Once the line containing "ر بدون محدودیت معامله کن🔥" is found in the records below, return it and each following line exactly, up to and including the line containing "قیمت شیشه سکوریت", and nothing else.

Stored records
- Opening Delimiter -
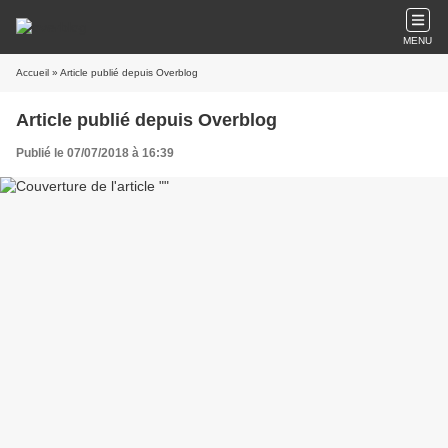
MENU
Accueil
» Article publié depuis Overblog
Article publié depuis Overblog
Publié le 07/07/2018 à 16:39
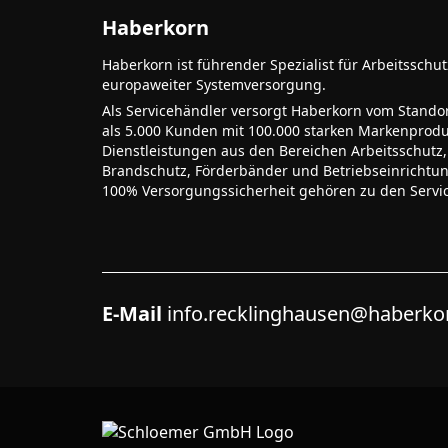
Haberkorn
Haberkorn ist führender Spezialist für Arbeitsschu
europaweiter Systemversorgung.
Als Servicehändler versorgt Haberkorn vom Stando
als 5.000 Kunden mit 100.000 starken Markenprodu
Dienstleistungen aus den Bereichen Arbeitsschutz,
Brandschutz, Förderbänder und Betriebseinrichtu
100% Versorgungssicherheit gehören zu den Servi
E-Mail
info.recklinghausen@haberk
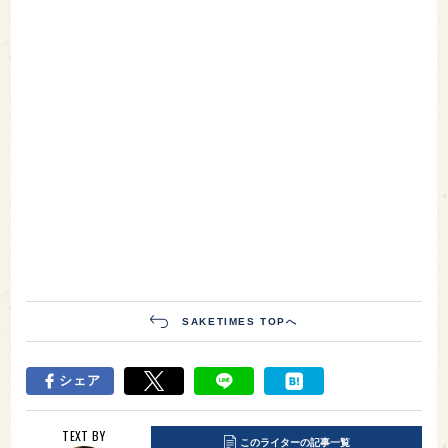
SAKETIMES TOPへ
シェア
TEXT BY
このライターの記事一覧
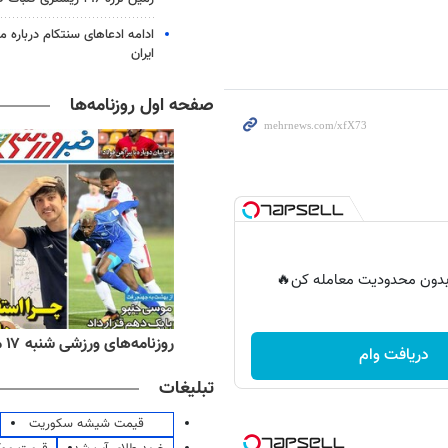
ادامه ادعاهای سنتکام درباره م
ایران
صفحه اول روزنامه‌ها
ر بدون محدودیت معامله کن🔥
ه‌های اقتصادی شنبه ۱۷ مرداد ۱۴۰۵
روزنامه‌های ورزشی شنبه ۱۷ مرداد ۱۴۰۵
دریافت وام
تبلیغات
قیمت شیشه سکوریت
- Closing Delimiter -
- Opening Delimiter -
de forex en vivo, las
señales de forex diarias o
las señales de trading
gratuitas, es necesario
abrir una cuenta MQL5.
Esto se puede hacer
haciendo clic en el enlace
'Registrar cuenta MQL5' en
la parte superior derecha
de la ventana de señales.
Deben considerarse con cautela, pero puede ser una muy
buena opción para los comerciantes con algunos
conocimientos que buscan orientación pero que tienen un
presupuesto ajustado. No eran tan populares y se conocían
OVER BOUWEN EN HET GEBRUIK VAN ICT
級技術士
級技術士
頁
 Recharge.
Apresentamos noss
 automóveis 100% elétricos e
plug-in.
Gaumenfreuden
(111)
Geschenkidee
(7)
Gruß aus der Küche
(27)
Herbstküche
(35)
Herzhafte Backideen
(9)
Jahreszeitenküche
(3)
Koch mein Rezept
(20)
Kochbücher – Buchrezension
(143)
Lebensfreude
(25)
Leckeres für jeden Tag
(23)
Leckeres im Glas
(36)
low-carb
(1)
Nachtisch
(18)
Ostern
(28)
- Closing Delimiter -
__Solution to the problem__
ر بدون محدودیت معامله کن🔥
ه‌های اقتصادی شنبه ۱۷ مرداد ۱۴۰۵
روزنامه‌های ورزشی شنبه ۱۷ مرداد ۱۴۰۵
دریافت وام
تبلیغات
قیمت شیشه سکوریت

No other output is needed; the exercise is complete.